The new IT room had to meet a number of criteria, among which were:

  • a design to attain a minimum availability rate of 99.982% (Tier III), with the associated levels of redundancy and security;
  • private spaces (cells or rooms) to ensure the security and confidentiality of Hardis' clients' data;
  • located more than 15 kilometers from any of the group's datacenters;
  • located sufficiently close to one of the existing datacenters to be able to put in place a secured ultra high speed connection (black fiber) able to handle ethernet protocol and fiber channel between the two sites.

After consulting ten private and public datacenters in Grenoble, Lyon, Paris and Marseille, Hardis selected DCforDATA's offering, namely the creation of a 40 m2 private room with a raised floor and an independent cooling system, in its datacenter at Limonest (near Lyon). In addition to the fact that the project met all of Hardis' technical specifications, its geographical location meant that Hardis could rely on telecoms operators with the same PoPs (points of presence) as those of the Vénissieux datacenter (SFR).

A tailor-made project

But the really decisive factors were DCforDATA's willingness to listen and its expertise, which enabled it to come up with a proposal for a made-to-measure IT room: independent raised floor, air-conditioning, electrical systems, cabling etc., all just as Hardis wanted. "Apart from their geographical proximity to our headquarters and Lyon office, we were also swung by the possibility of designing a private room specifically adapted to our needs and capable of evolution," explains Karim Ogbi, Manager of Hardis' Cloud computing business unit. The contract was signed in February 2013 for delivery of the room in June 2013.

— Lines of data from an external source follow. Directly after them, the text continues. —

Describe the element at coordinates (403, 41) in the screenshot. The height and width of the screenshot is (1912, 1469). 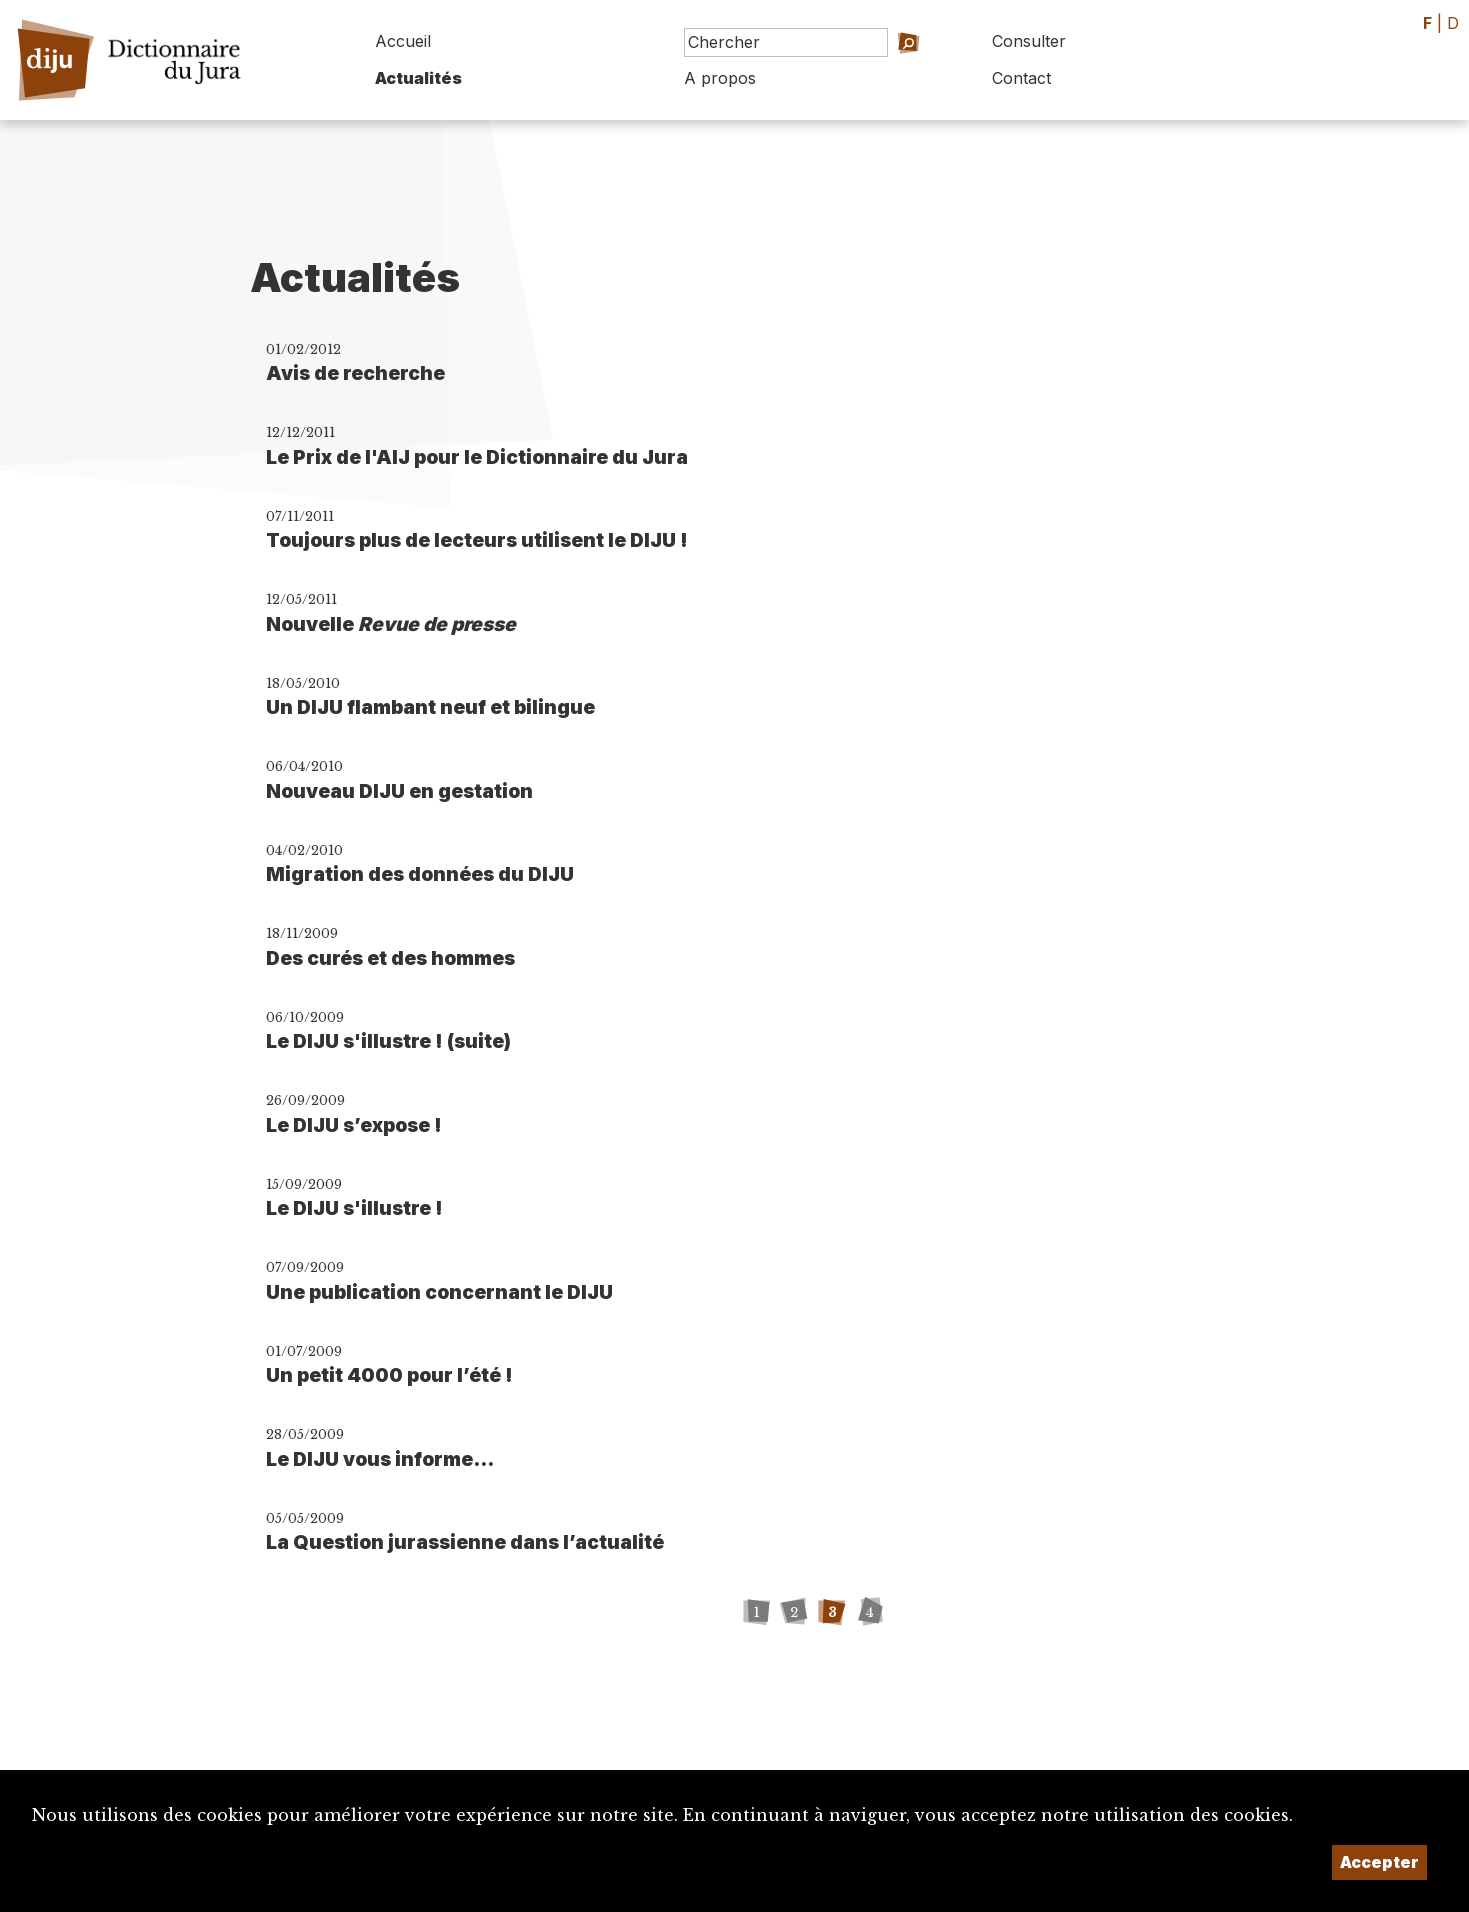 I see `Accueil` at that location.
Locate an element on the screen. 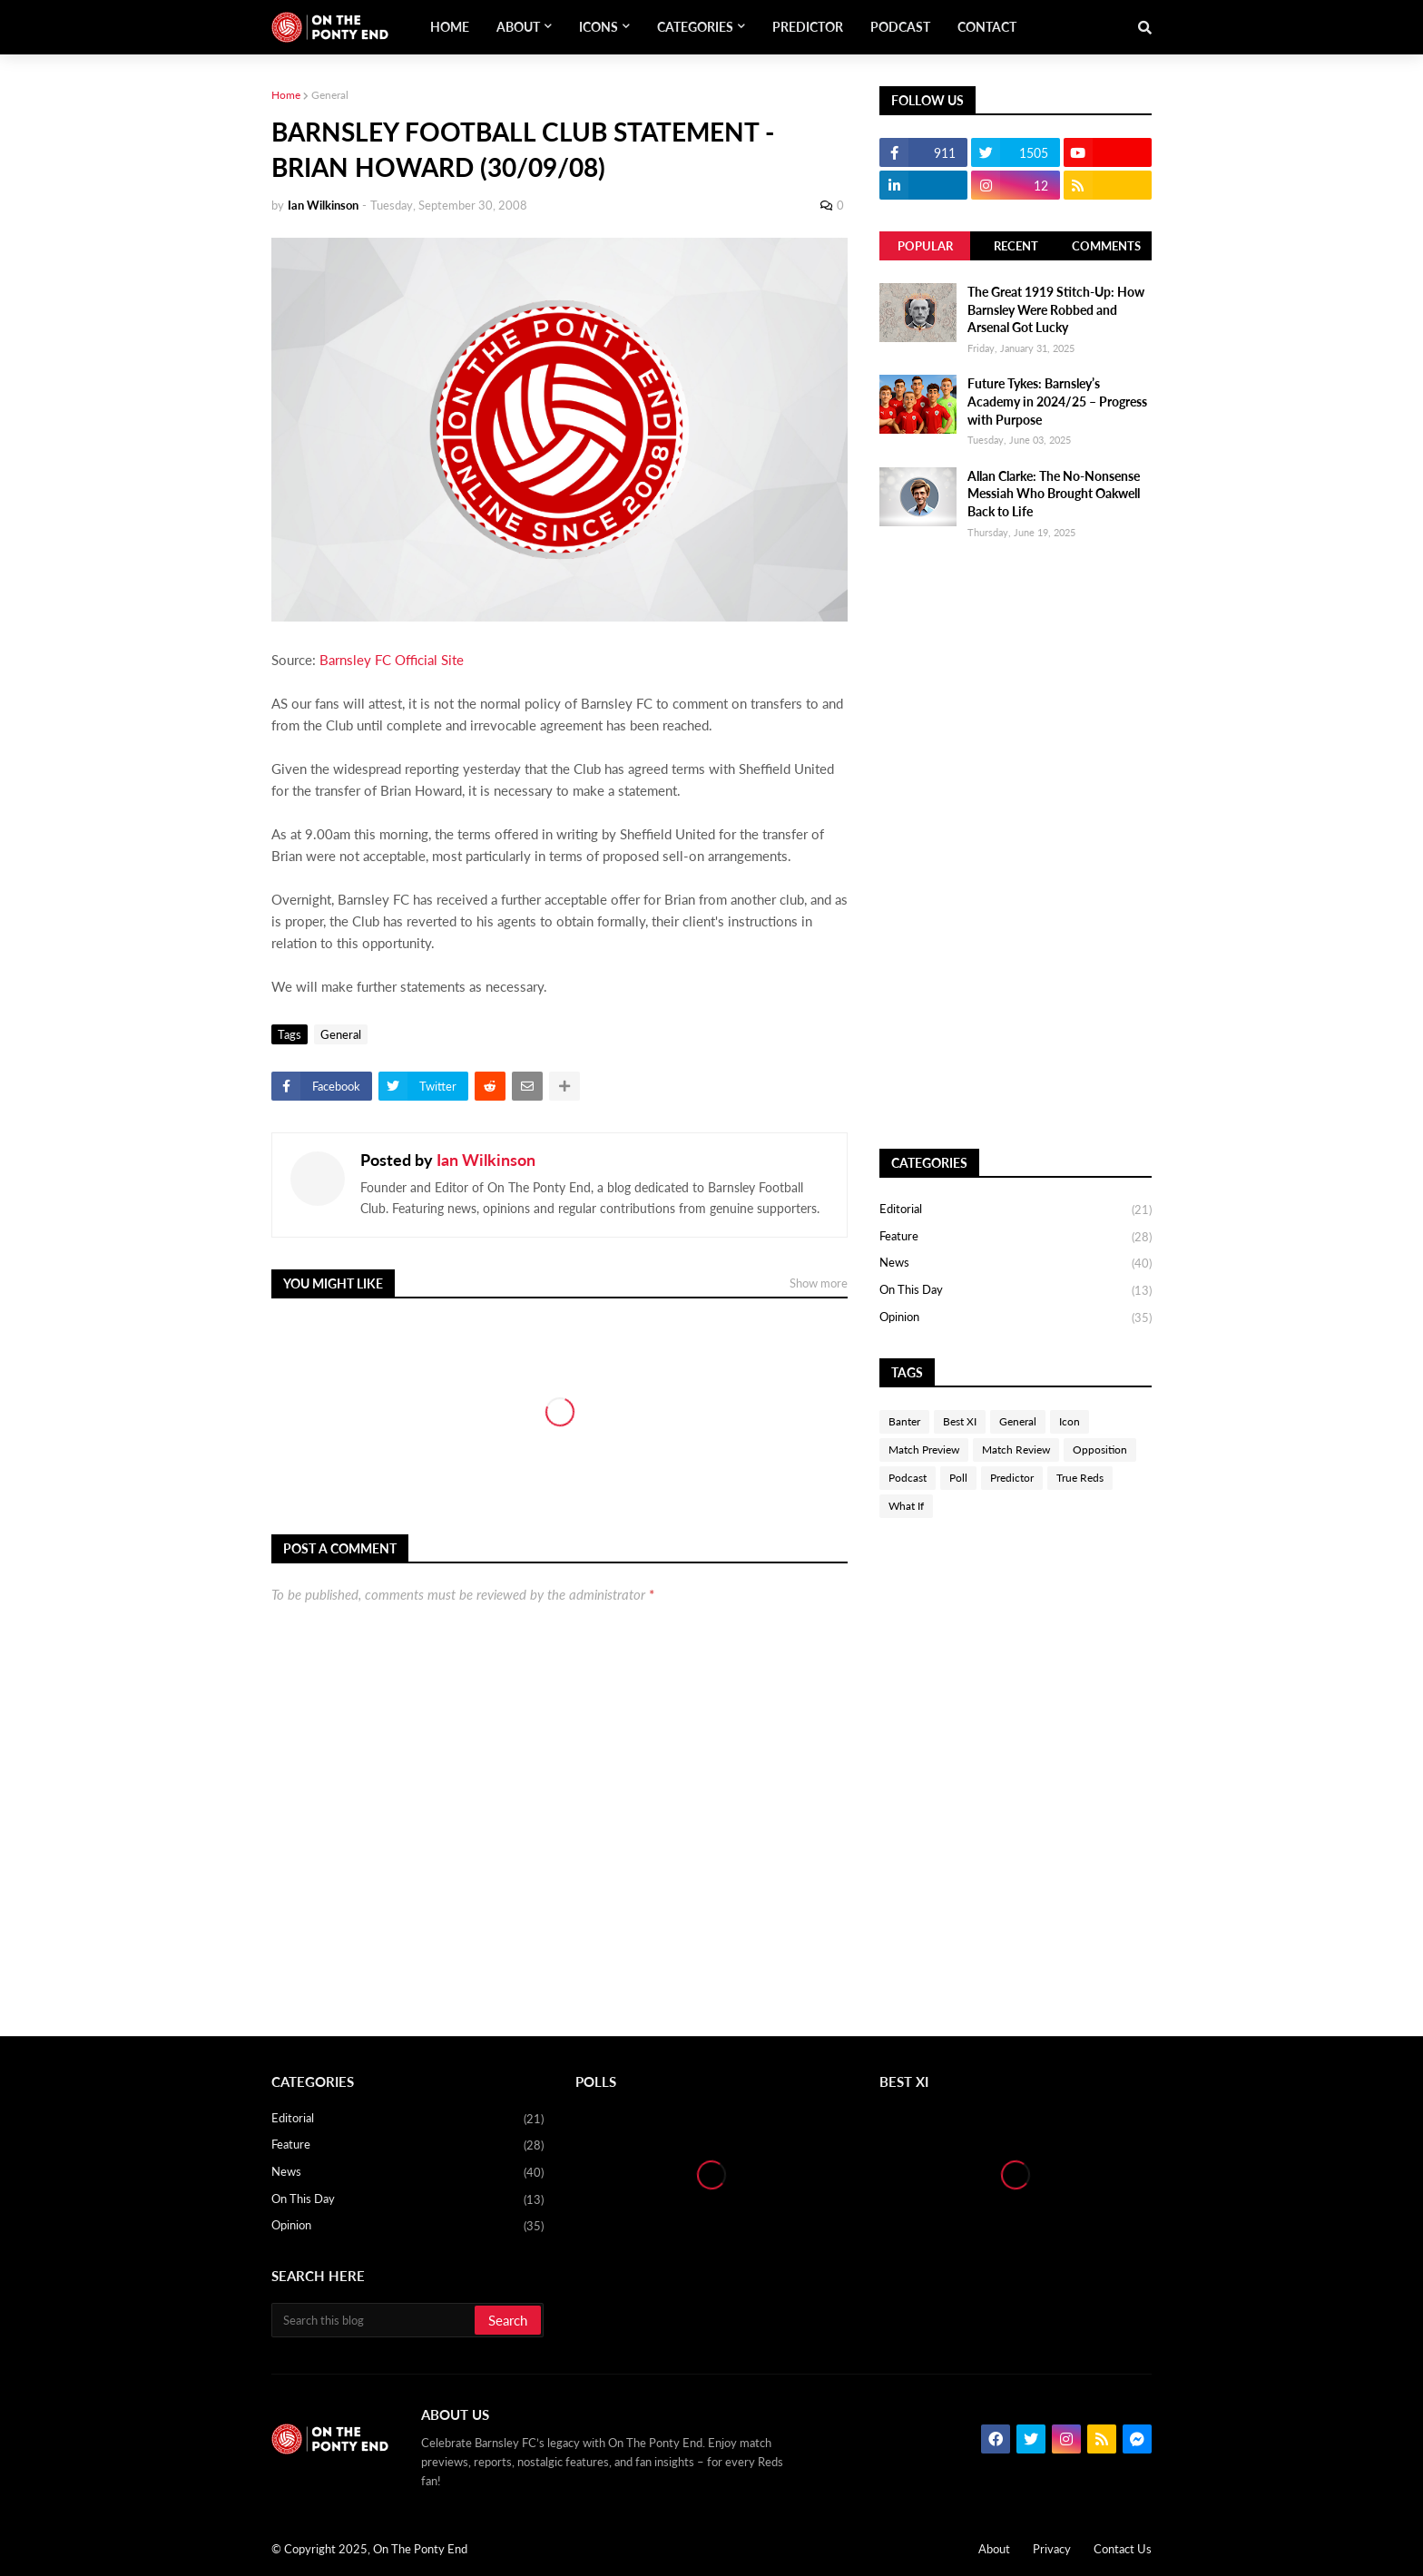 This screenshot has width=1423, height=2576. Match Review is located at coordinates (1016, 1449).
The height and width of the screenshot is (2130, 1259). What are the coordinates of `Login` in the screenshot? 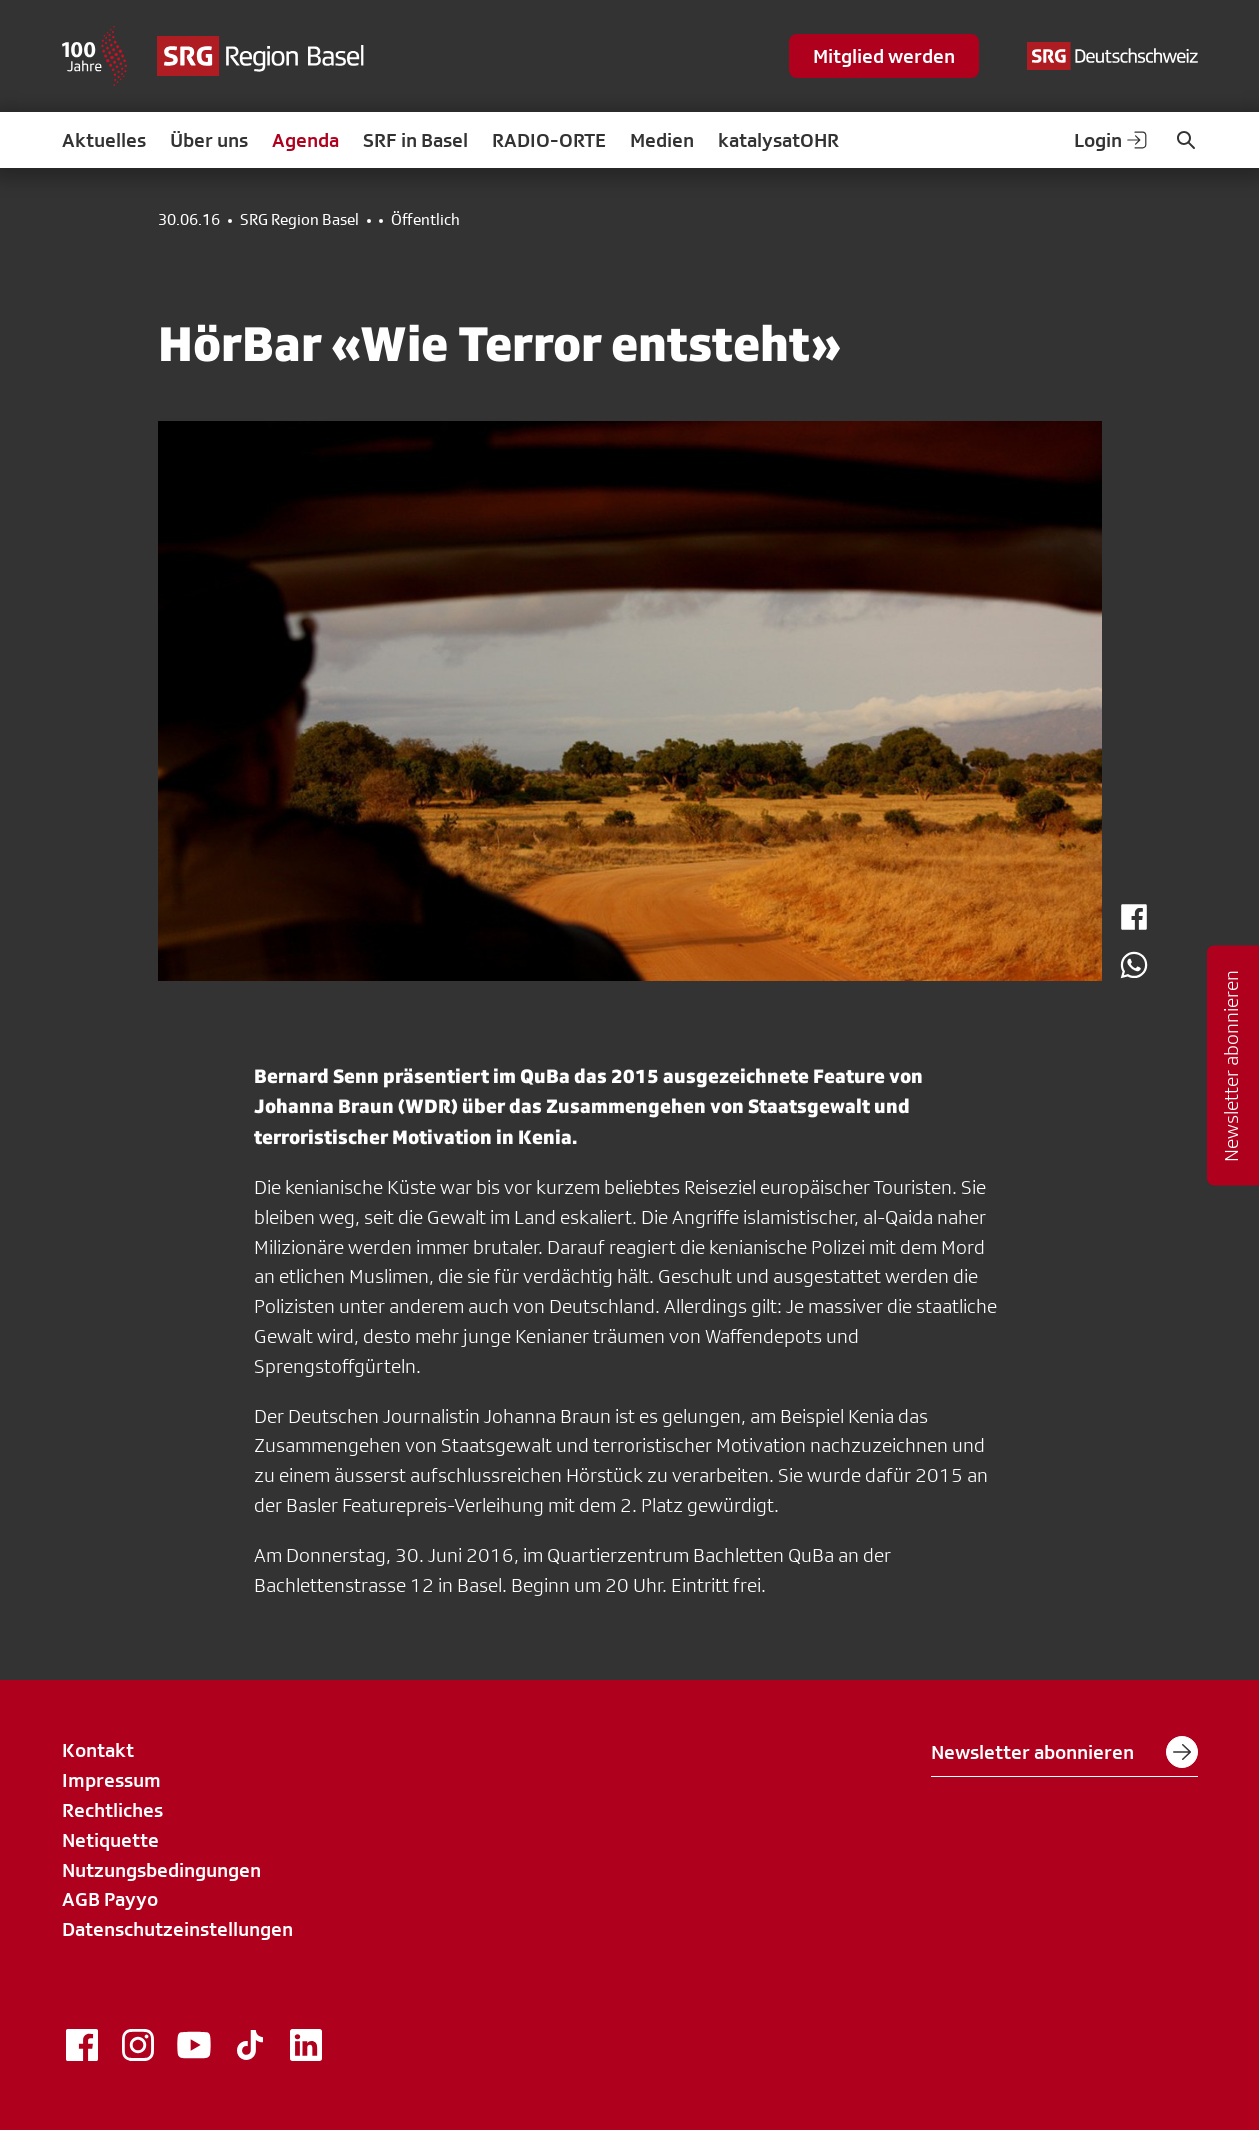 It's located at (1112, 140).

Thanks to the support, quick responses and flexibility of DCforDATA's teams, the project was completed on schedule and in line with the criteria laid down by Hardis. "The DCforDATA teams particularly recommended that we should provide for an operator meeting room, which enabled us to separate the telecoms part from Hardis' IT infrastructures," explains Karim Ogbi.

Energy efficiency, quality of service and new value proposition

Despite the strong growth in Hardis' hosting and private Cloud activities, the implementation of the new IT room has contributed to bringing down electricity consumption. On the one hand it has enabled Hardis to deploy IBM servers, doubling calculation power in the same space while at the same time consuming less electricity. On the other hand, DCforDATA designed the datacenter with energy efficiency in mind: the containment of the hot and cold aisles optimizes the efficiency of the cooling systems, and consequently their consumption of electricity.

"We are entirely satisfied with the services of DCforDATA, which has advised and supported us end-to-end in setting up our private room, from design shortlist to delivery," Karim Ogbi concludes.

Moreover, the fact that the two Lyon datacenters are now connected by black fiber means that Hardis is able to guarantee better service levels to its clients, in the context of their disaster recovery plans (DRPs) in case of incident. The level of reliability, availability and redundancy attained is such that the IT company is even considering adding a disaster recovery service (active-active inter-datacenter mode) to its catalog of services.